BACKGROUND OF THE INVENTIONMatrices and graphs are mathematical objects that are ubiquitous in applied sciences. They allow convenient representations structures.
By calculating characteristics of matrices and graphs, one can provide solutions to a huge variety of problems arising in many fields, wherever these problems can be expressed in terms of mathematical structures.
The idea of using quantum hardware to solve graph problems has previously been explored in works such as: “Kamil Bradler et al. Physical Review A 98.3 (2018)”; “Juan Miguel Arrazola and Thomas R Bromley. Physical review letters 121.3 (2018)”; “Kamil Bradler et al. Special Matrices 9.1 (2021)”.

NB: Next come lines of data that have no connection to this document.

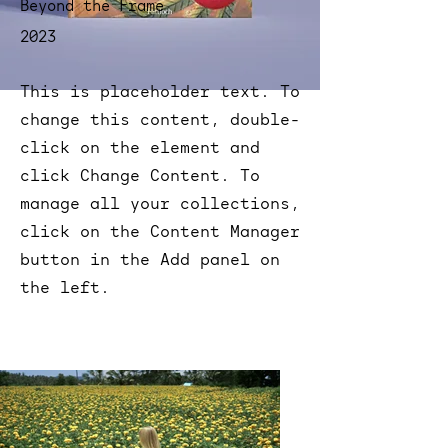
Beyond the Frame
2023
This is placeholder text. To
change this content, double-
click on the element and
click Change Content. To
manage all your collections,
click on the Content Manager
button in the Add panel on
the left.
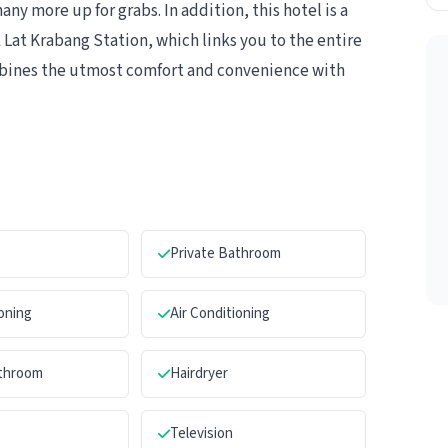
y more up for grabs. In addition, this hotel is a
 Lat Krabang Station, which links you to the entire
bines the utmost comfort and convenience with
Private Bathroom
ioning
Air Conditioning
athroom
Hairdryer
Television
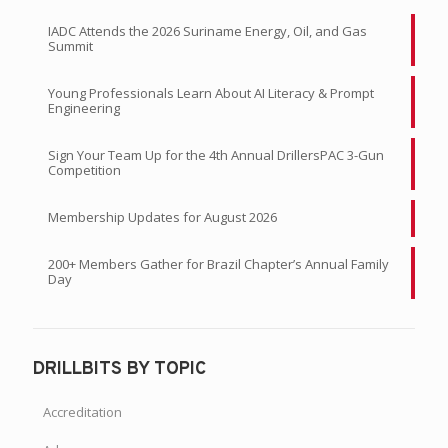
IADC Attends the 2026 Suriname Energy, Oil, and Gas
Summit
Young Professionals Learn About AI Literacy & Prompt
Engineering
Sign Your Team Up for the 4th Annual DrillersPAC 3-Gun
Competition
Membership Updates for August 2026
200+ Members Gather for Brazil Chapter’s Annual Family
Day
DRILLBITS BY TOPIC
Accreditation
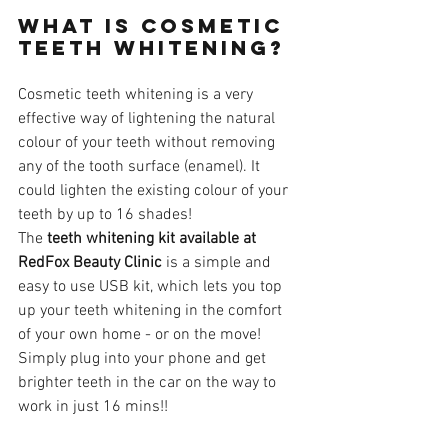
What is cosmetic 
teeth whitening?
Cosmetic teeth whitening is a very 
effective way of lightening the natural 
colour of your teeth without removing 
any of the tooth surface (enamel). It 
could lighten the existing colour of your 
teeth by up to 16 shades! 
The 
teeth whitening kit available at 
RedFox Beauty Clinic
 is a simple and 
easy to use USB kit, which lets you top 
up your teeth whitening in the comfort 
of your own home - or on the move! 
Simply plug into your phone and get 
brighter teeth in the car on the way to 
work in just 16 mins!!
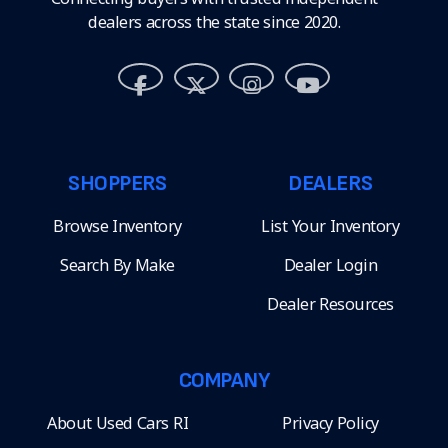
dealers across the state since 2020.
SHOPPERS
DEALERS
Browse Inventory
List Your Inventory
Search By Make
Dealer Login
Dealer Resources
COMPANY
About Used Cars RI
Privacy Policy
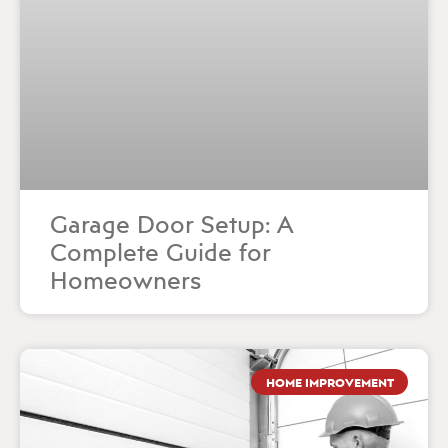
Garage Door Setup: A
Complete Guide for
Homeowners
HOME IMPROVEMENT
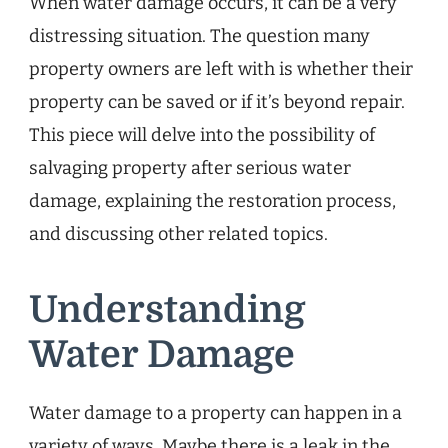
When water damage occurs, it can be a very
distressing situation. The question many
property owners are left with is whether their
property can be saved or if it’s beyond repair.
This piece will delve into the possibility of
salvaging property after serious water
damage, explaining the restoration process,
and discussing other related topics.
Understanding
Water Damage
Water damage to a property can happen in a
variety of ways. Maybe there is a leak in the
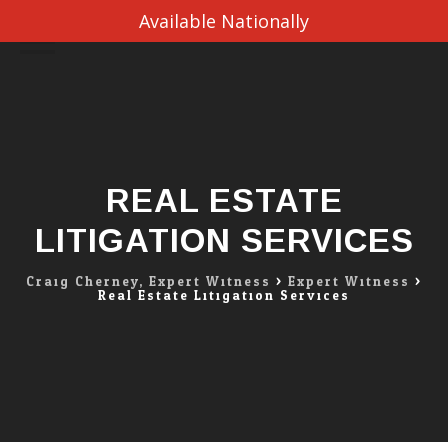
Available Nationally
Skip
to
content
REAL ESTATE
LITIGATION SERVICES
Craig Cherney, Expert Witness
>
Expert Witness
>
Real Estate Litigation Services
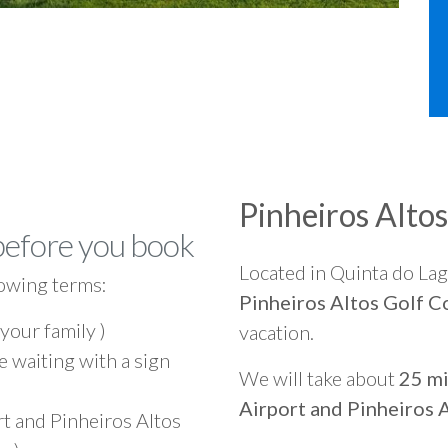
Pinheiros Alto
before you book
Located in Quinta do La
owing terms:
Pinheiros Altos Golf C
 your family )
vacation.
e waiting with a sign
We will take about
25 mi
Airport and Pinheiros 
rt and Pinheiros Altos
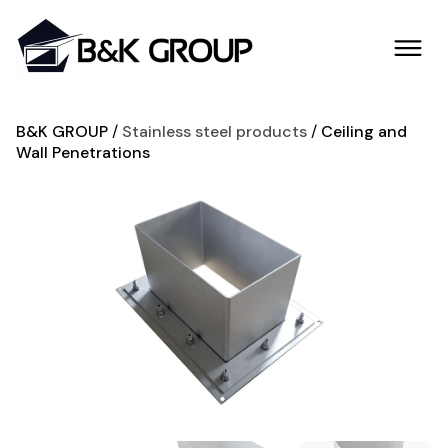
B&K GROUP
Stainless steel products
Ceiling and
Wall Penetrations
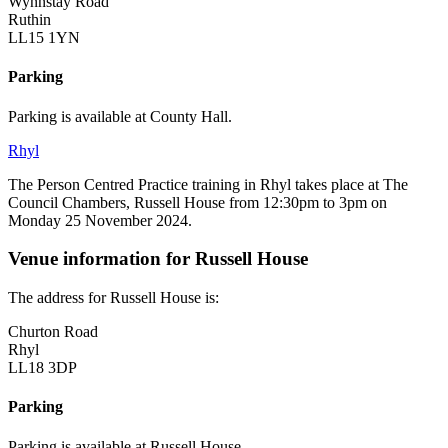
Wynnstay Road
Ruthin
LL15 1YN
Parking
Parking is available at County Hall.
Rhyl
The Person Centred Practice training in Rhyl takes place at The
Council Chambers, Russell House from 12:30pm to 3pm on
Monday 25 November 2024.
Venue information for Russell House
The address for Russell House is:
Churton Road
Rhyl
LL18 3DP
Parking
Parking is available at Russell House.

However, these works cover only the encoding of graphs, and not the more general case of matrices. Furthermore, these methods use squeezed states of coherent laser light rather than single-photons in the invention.
Compared to the aforementioned works, the method according to the invention has the advantage to allow for encoding any matrix onto a linear optical circuit, whereas using squeezed state (because of certain physical constraints) can only be used to encode a special class of matrices, symmetric matrices, onto linear optical circuits. This allows in principle to go beyond graph problems onto general matrix problems.
The mathematical idea of unitary dilations was used in “Shantanav Chakraborty et al. ArXiv:1804.01973 (2018)”. The applications mentioned in this work are different to the applications solved by the invention, and are therefore incomparable.
Moreover, the model of computing and the encoding of this work are based on qubits, rather than single-photons and linear optics in the invention.
The qubit model of computation presented in “Nielsen, Michael A., and Isaac Chuang. Quantum computation and quantum information. (2002): 558-559” is different from the model of computation used by the invention to solve matrix problems, rather based on “Scott Aaronson, Alex Arkhipov, The Computational Complexity of Linear Optics, https://arxiv.org/abs/1011.3245”.
The idea of solving graph problems with linear optics was developed in: “Dorit Aharonov et al. Proceedings of the thirty-third annual ACM symposium on Theory of computing. 2001”; “Wang et al. ArXiv:2208.13186”.
However, the method for solving the problems and the encoding are different from the invention. Indeed, these works embed adjacency matrices into Hamiltonian operators, which indirectly govern the (unitary) dynamics of a quantum system according to the Schrodinger equation, whereas our method encodes general matrices, including adjacency matrices, directly into a unitary which can be implemented in linear optics.
The idea of implementing a unitary Bristolian matrix function and a linear optical circuit is described in “Bulmer J F F et al.; Physical Review A vol. 106, Threshold detection statistics of bosonic states (2002)”. They aim to describe a specific set of statistics, that are threshold statistics, or click statistics. Since sometimes the detectors can not distinguish two photons from three photons, they developed a framework for click statistics where the click can be more than one photon.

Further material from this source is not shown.